----- INFORMATION SUPPLIED -----

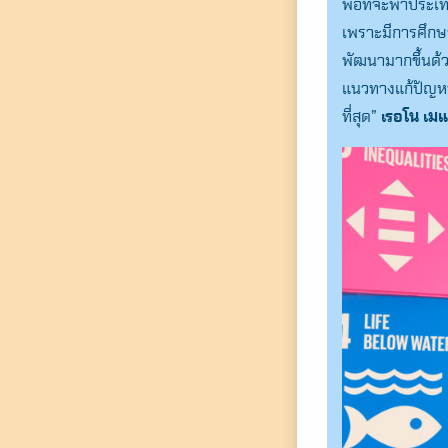
พอที่จะพาประเทศ
เพราะมีการศึกษา
พัฒนามากขึ้นด้ว
แนวทางแก้ปัญหาต
ที่สุด”
เรอโน เมแ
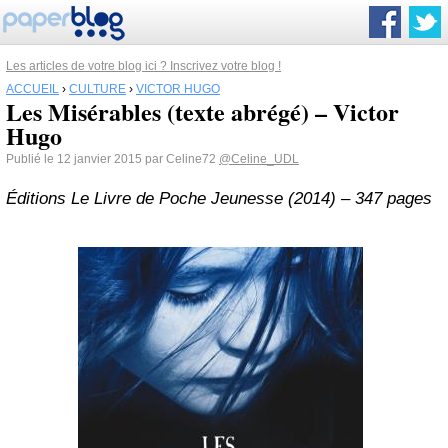
Les articles de votre blog ici ? Inscrivez votre blog !
ACCUEIL
›
CULTURE
›
VICTOR HUGO
Les Misérables (texte abrégé) – Victor
Hugo
Publié le 12 janvier 2015 par Celine72
@Celine_UDL
Éditions Le Livre de Poche Jeunesse (2014) – 347 pages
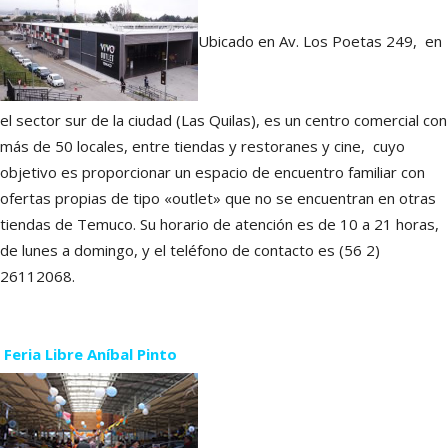
Ubicado en Av. Los Poetas 249, en
el sector sur de la ciudad (Las Quilas), es un centro comercial con
más de 50 locales, entre tiendas y restoranes y cine, cuyo
objetivo es proporcionar un espacio de encuentro familiar con
ofertas propias de tipo «outlet» que no se encuentran en otras
tiendas de Temuco. Su horario de atención es de 10 a 21 horas,
de lunes a domingo, y el teléfono de contacto es (56 2)
26112068.
Feria Libre Aníbal Pinto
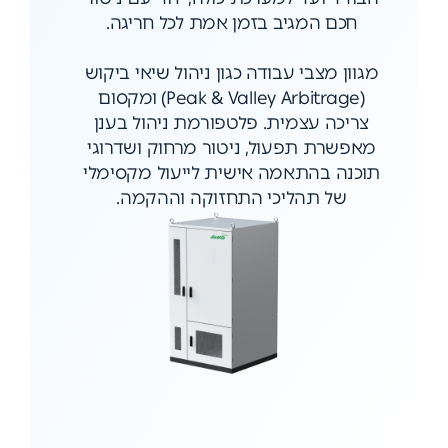
חכם המגיב בזמן אמת לכל חריגה.
מגוון מצבי עבודה כגון ניהול שיאי ביקוש
(Peak & Valley Arbitrage) ומקסום
צריכה עצמית. פלטפורמת ניהול בענן
מאפשרת תפעול, ניטור מרחוק ושדרוגי
תוכנה בהתאמה אישית לייעול מקסימלי
של תהליכי התחזוקה וההקמה.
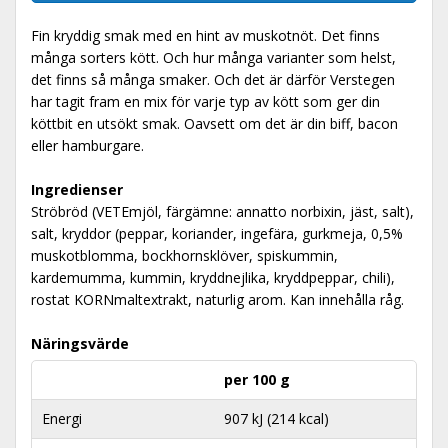
Fin kryddig smak med en hint av muskotnöt. Det finns
många sorters kött. Och hur många varianter som helst,
det finns så många smaker. Och det är därför Verstegen
har tagit fram en mix för varje typ av kött som ger din
köttbit en utsökt smak. Oavsett om det är din biff, bacon
eller hamburgare.
Ingredienser
Ströbröd (VETEmjöl, färgämne: annatto norbixin, jäst, salt),
salt, kryddor (peppar, koriander, ingefära, gurkmeja, 0,5%
muskotblomma, bockhornsklöver, spiskummin,
kardemumma, kummin, kryddnejlika, kryddpeppar, chili),
rostat KORNmaltextrakt, naturlig arom. Kan innehålla råg.
Näringsvärde
per 100 g
Energi
907 kJ (214 kcal)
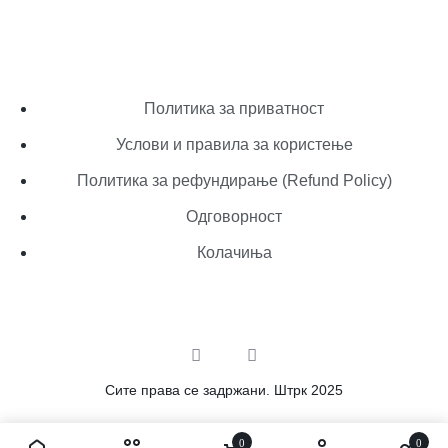
Политика за приватност
Услови и правила за користење
Политика за рефундирање (Refund Policy)
Одговорност
Колачиња
Сите права се задржани. Штрк 2025
0
0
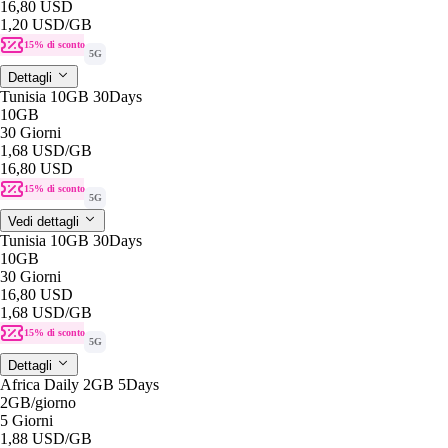
16,80 USD
1,20 USD
/GB
15% di sconto
5G
Dettagli
Tunisia 10GB 30Days
10GB
30 Giorni
1,68 USD
/GB
16,80 USD
15% di sconto
5G
Vedi dettagli
Tunisia 10GB 30Days
10GB
30 Giorni
16,80 USD
1,68 USD
/GB
15% di sconto
5G
Dettagli
Africa Daily 2GB 5Days
2GB
/giorno
5 Giorni
1,88 USD
/GB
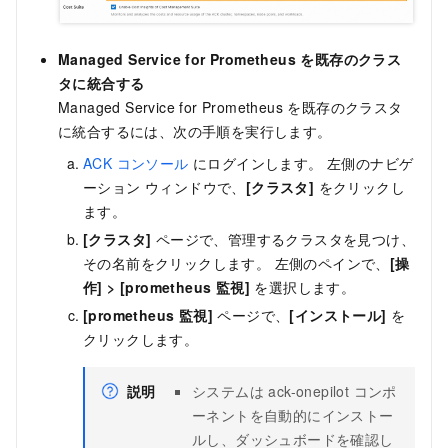
Managed Service for Prometheus を既存のクラス
タに統合する
Managed Service for Prometheus を既存のクラスタ
に統合するには、次の手順を実行します。
ACK コンソール
にログインします。 左側のナビゲ
ーション ウィンドウで、
[クラスタ]
をクリックし
ます。
[クラスタ]
ページで、管理するクラスタを見つけ、
その名前をクリックします。 左側のペインで、
[操
作]
>
[prometheus 監視]
を選択します。
[prometheus 監視]
ページで、
[インストール]
を
クリックします。
説明
システムは ack-onepilot コンポ
ーネントを自動的にインストー
ルし、ダッシュボードを確認し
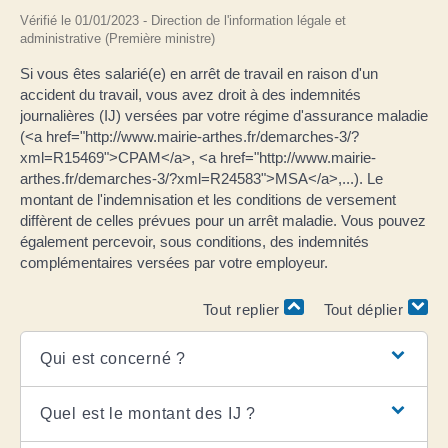
Vérifié le 01/01/2023 - Direction de l'information légale et
administrative (Première ministre)
Si vous êtes salarié(e) en arrêt de travail en raison d'un
accident du travail, vous avez droit à des indemnités
journalières (IJ) versées par votre régime d'assurance maladie
(<a href="http://www.mairie-arthes.fr/demarches-3/?
xml=R15469">CPAM</a>, <a href="http://www.mairie-
arthes.fr/demarches-3/?xml=R24583">MSA</a>,...). Le
montant de l'indemnisation et les conditions de versement
diffèrent de celles prévues pour un arrêt maladie. Vous pouvez
également percevoir, sous conditions, des indemnités
complémentaires versées par votre employeur.
Tout replier
Tout déplier
Qui est concerné ?
Quel est le montant des IJ ?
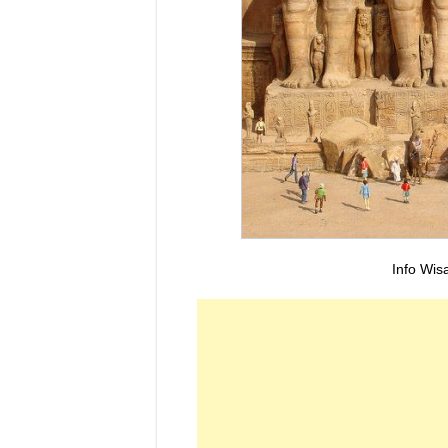
Info Wis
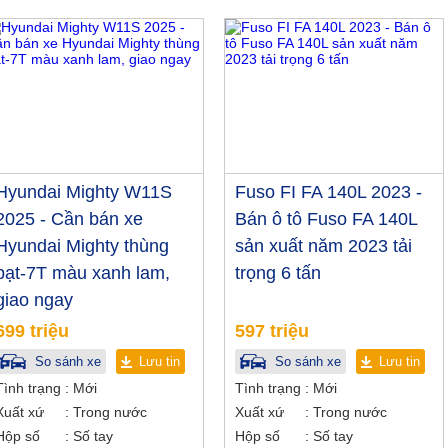
Hyundai Mighty W11S
Fuso FI FA 140L 2023 -
2025 - Cần bán xe
Bán ô tô Fuso FA 140L
Hyundai Mighty thùng
sản xuất năm 2023 tải
bạt-7T màu xanh lam,
trọng 6 tấn
giao ngay
699 triệu
597 triệu
So sánh xe
Lưu tin
So sánh xe
Lưu tin
Tình trạng
Mới
Tình trạng
Mới
Xuất xứ
Trong nước
Xuất xứ
Trong nước
Hộp số
Số tay
Hộp số
Số tay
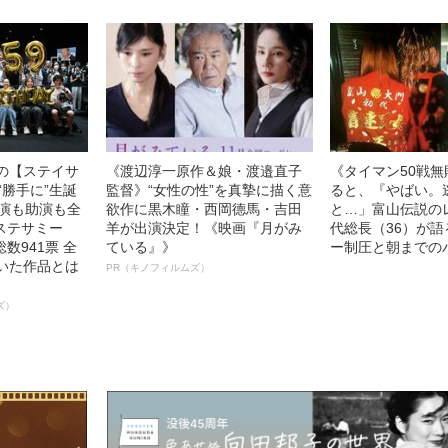
中の【ステイサ
《渡辺淳一原作＆娘・渡邉直子
《タイマン50戦
“勝手に”生誕
監督》“女性の性”を真摯に描く意
ると、『やばい。
主演も助演も全
欲作に黒木瞳・西岡德馬・吉田
と…」富山伝説の
ステサミー
羊が出演決定！《映画『月がみ
代総長（36）が
数941票 全
ている』》
ー制圧と朝までの
輝いた作品とは
PR（キノフィルムズ）
ズ）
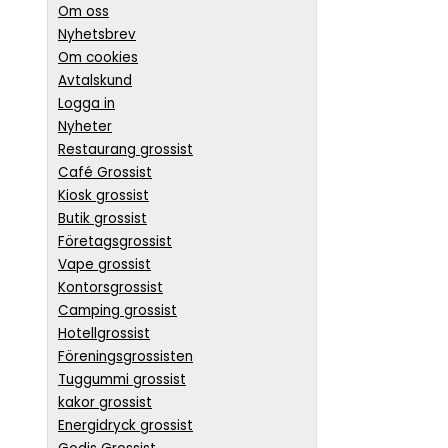
Om oss
Nyhetsbrev
Om cookies
Avtalskund
Logga in
Nyheter
Restaurang grossist
Café Grossist
Kiosk grossist
Butik grossist
Företagsgrossist
Vape grossist
Kontorsgrossist
Camping grossist
Hotellgrossist
Föreningsgrossisten
Tuggummi grossist
kakor grossist
Energidryck grossist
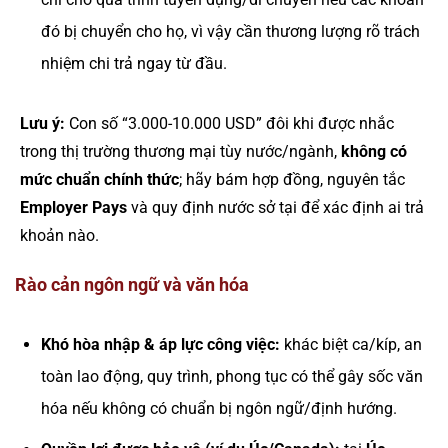
đó bị chuyển cho họ, vì vậy cần thương lượng rõ trách
nhiệm chi trả ngay từ đầu.
Lưu ý:
Con số “3.000-10.000 USD” đôi khi được nhắc
trong thị trường thương mại tùy nước/ngành,
không có
mức chuẩn chính thức
; hãy bám hợp đồng, nguyên tắc
Employer Pays
và quy định nước sở tại để xác định ai trả
khoản nào.
Rào cản ngôn ngữ và văn hóa
Khó hòa nhập & áp lực công việc:
khác biệt ca/kíp, an
toàn lao động, quy trình, phong tục có thể gây sốc văn
hóa nếu không có chuẩn bị ngôn ngữ/định hướng.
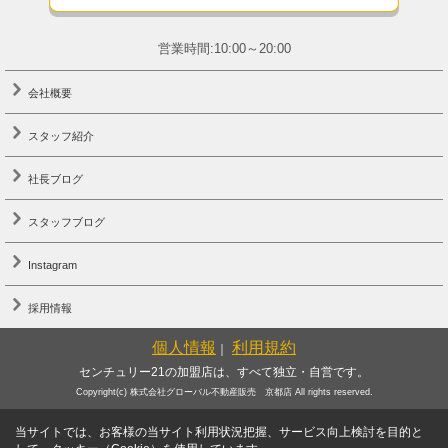
営業時間:10:00～20:00
会社概要
スタッフ紹介
社長ブログ
スタッフブログ
Instagram
採用情報
個人情報
利用規約
｜
センチュリー21の加盟店は、すべて独立・自営です。
Copyright(c) 株式会社グローバル不動産販売 京都店 All rights reserved.
当サイトでは、お客様の当サイト利用状況把握、サービス向上検討を目的と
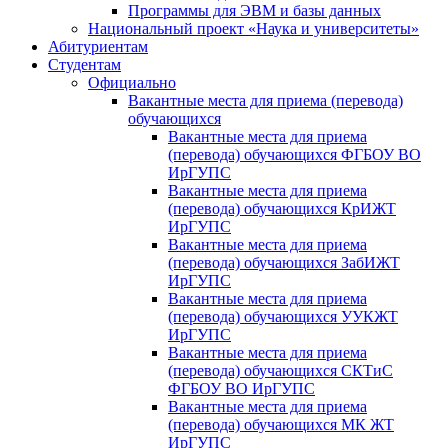
Программы для ЭВМ и базы данных
Национальный проект «Наука и университеты»
Абитуриентам
Студентам
Официально
Вакантные места для приема (перевода)
обучающихся
Вакантные места для приема
(перевода) обучающихся ФГБОУ ВО
ИрГУПС
Вакантные места для приема
(перевода) обучающихся КрИЖТ
ИрГУПС
Вакантные места для приема
(перевода) обучающихся ЗабИЖТ
ИрГУПС
Вакантные места для приема
(перевода) обучающихся УУКЖТ
ИрГУПС
Вакантные места для приема
(перевода) обучающихся СКТиС
ФГБОУ ВО ИрГУПС
Вакантные места для приема
(перевода) обучающихся МК ЖТ
ИрГУПС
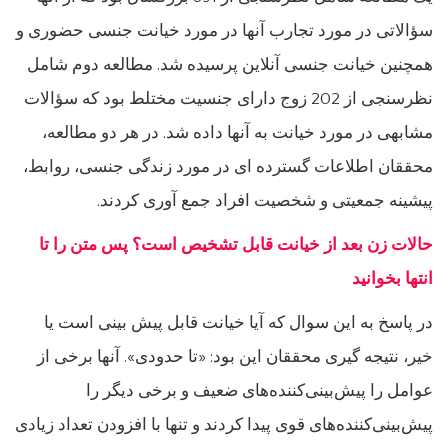
سؤالاتی در مورد تجارب آنها در مورد خیانت جنسی حضوری و
همچنین خیانت جنسی آنلاین پرسیده شد. مطالعه دوم شامل
نظرسنجی از 202 زوج دارای جنسیت مختلط بود که سؤالات
مشابهی در مورد خیانت به آنها داده شد. در هر دو مطالعه،
محققان اطلاعات گسترده ای در مورد زندگی جنسی، روابط،
پیشینه جمعیتی و شخصیت افراد جمع آوری کردند.
حالات زن بعد از خیانت قابل تشخیص است؟ پس متن را تا
انتها بخوانید
در پاسخ به این سوال که آیا خیانت قابل پیش بینی است یا
خیر، نتیجه گیری محققان این بود: «تا حدودی». آنها برخی از
عوامل را پیش‌بینی‌کننده‌های ضعیف و برخی دیگر را
پیش‌بینی‌کننده‌های قوی پیدا کردند و تنها با افزودن تعداد زیادی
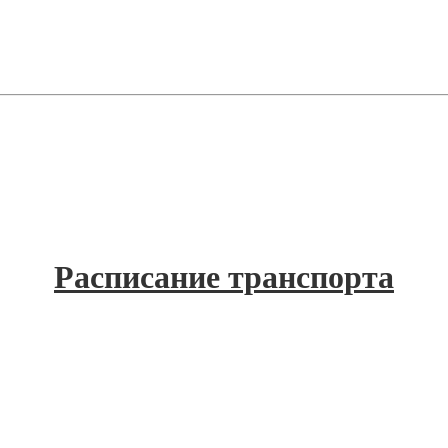
Расписание транспорта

-----

PROBLEM DESCRIPTION - Copy out every line of the records that the string "ФГБОУ" appears in.

TASK SOLUTION -
(перевода) обучающихся ФГБОУ ВО
ФГБОУ ВО ИрГУПС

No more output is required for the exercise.